GOAL OF THE EXERCISE -
Your answer must be the exact lines below, starting with the line with "ST LUCIE COUNTY" and going on through the line with "(CSAM), distribution of CSAM, and", both included, with no pictures.

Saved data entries

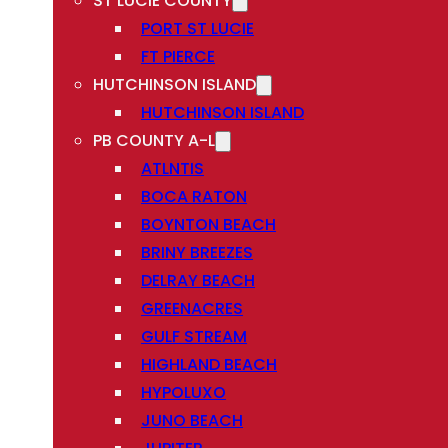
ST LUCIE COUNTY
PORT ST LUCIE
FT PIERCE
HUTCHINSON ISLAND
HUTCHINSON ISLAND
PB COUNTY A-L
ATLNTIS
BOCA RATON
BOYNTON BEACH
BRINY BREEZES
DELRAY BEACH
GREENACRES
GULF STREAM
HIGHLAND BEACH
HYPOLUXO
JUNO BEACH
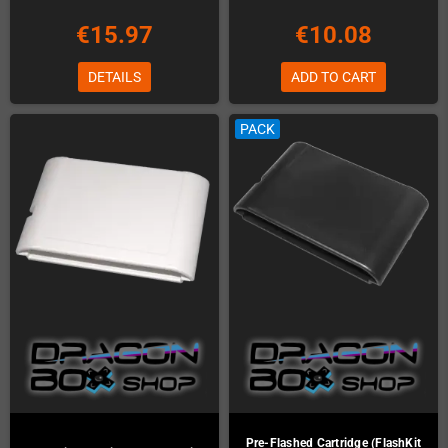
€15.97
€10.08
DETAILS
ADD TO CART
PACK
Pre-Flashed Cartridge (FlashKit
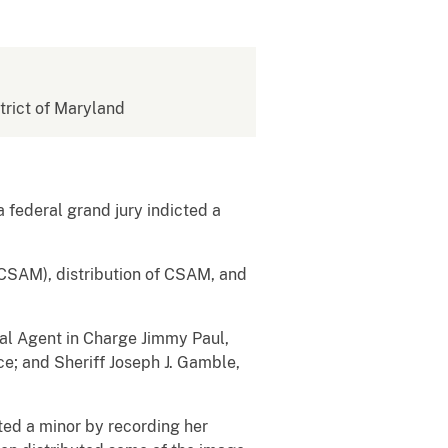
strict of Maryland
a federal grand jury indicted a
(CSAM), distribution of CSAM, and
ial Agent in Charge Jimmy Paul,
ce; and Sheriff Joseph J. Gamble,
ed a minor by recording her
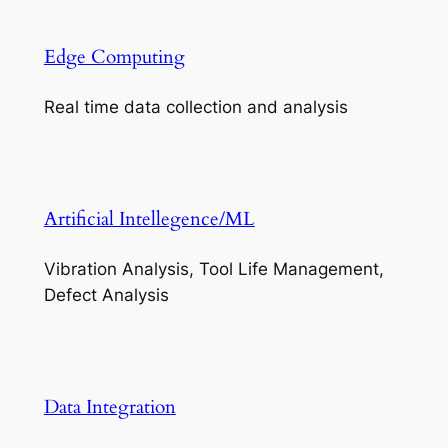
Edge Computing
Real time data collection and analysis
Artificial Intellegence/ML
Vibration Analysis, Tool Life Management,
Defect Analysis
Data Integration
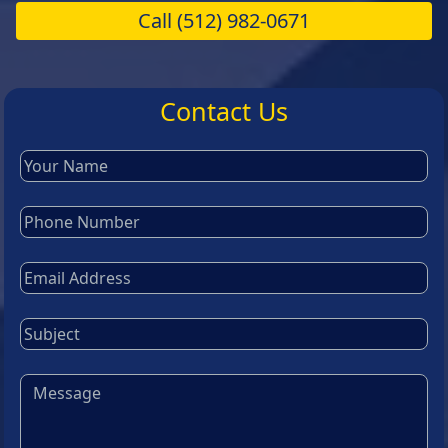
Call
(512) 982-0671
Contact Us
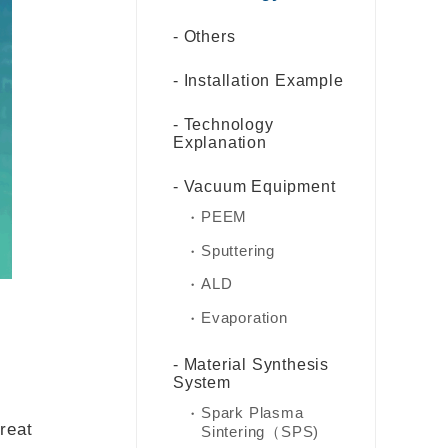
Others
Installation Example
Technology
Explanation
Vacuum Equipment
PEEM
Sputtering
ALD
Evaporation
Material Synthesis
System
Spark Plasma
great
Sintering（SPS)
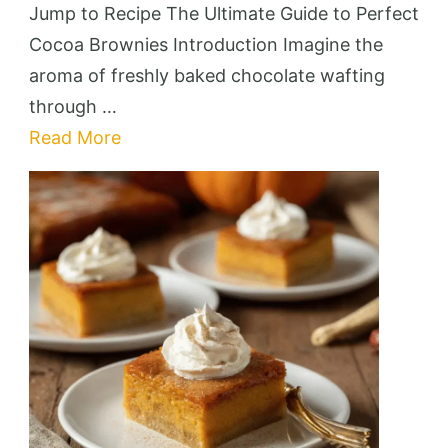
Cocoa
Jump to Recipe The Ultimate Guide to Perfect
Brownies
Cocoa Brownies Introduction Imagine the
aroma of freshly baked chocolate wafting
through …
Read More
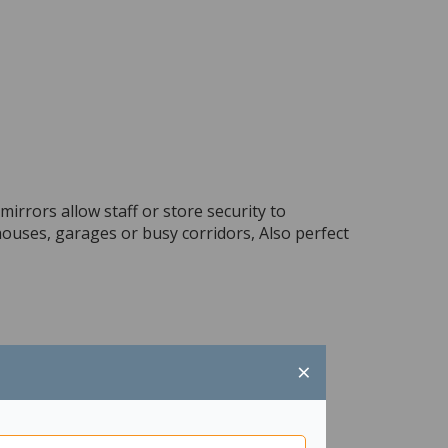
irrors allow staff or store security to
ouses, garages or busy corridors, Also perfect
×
* * *
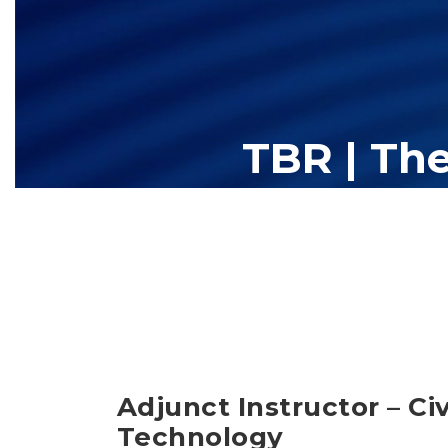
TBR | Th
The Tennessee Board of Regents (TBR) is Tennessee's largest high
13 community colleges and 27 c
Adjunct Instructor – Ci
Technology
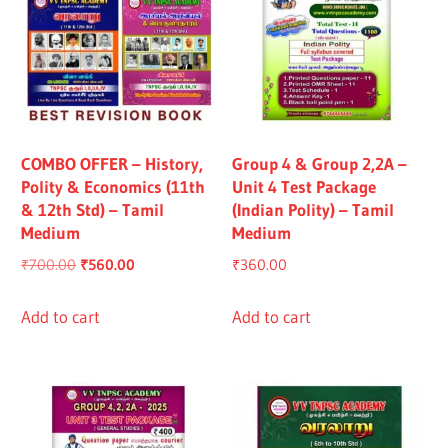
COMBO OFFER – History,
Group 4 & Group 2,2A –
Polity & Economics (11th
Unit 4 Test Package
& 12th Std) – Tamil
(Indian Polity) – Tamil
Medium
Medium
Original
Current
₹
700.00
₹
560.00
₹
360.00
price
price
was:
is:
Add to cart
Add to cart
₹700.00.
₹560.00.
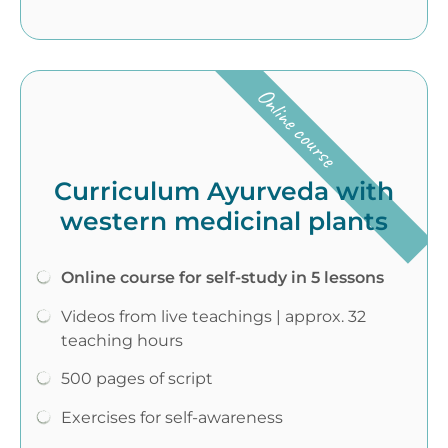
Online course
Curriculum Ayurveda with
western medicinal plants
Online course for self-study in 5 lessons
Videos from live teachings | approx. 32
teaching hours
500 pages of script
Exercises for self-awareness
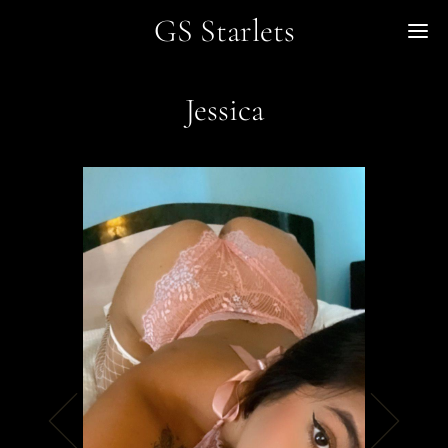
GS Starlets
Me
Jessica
==
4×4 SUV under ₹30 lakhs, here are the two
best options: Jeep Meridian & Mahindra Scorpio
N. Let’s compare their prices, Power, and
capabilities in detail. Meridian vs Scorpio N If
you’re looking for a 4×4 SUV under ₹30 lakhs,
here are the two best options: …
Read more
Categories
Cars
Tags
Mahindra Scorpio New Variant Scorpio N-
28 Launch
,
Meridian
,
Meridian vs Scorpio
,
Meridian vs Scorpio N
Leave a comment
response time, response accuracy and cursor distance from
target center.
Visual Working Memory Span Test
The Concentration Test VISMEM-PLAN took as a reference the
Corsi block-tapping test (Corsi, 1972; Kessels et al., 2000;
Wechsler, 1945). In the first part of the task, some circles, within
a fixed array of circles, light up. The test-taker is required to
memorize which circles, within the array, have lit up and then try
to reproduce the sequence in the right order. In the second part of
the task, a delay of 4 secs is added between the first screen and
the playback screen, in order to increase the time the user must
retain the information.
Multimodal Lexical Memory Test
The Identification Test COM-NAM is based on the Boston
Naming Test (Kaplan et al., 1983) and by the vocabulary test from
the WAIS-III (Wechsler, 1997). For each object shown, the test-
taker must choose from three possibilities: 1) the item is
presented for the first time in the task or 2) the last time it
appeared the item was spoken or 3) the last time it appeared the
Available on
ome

COMPLETED TASK -
ST LUCIE COUNTY
PORT ST LUCIE
FT PIERCE
HUTCHINSON ISLAND
HUTCHINSON ISLAND
PB COUNTY A-L
ATLNTIS
BOCA RATON
BOYNTON BEACH
BRINY BREEZES
DELRAY BEACH
GREENACRES
GULF STREAM
HIGHLAND BEACH
HYPOLUXO
JUNO BEACH
€15.97
€10.08
DETAILS
ADD TO CART
PACK
Pre-Flashed Cartridge (FlashKit
strict of Maryland
a federal grand jury indicted a
(CSAM), distribution of CSAM, and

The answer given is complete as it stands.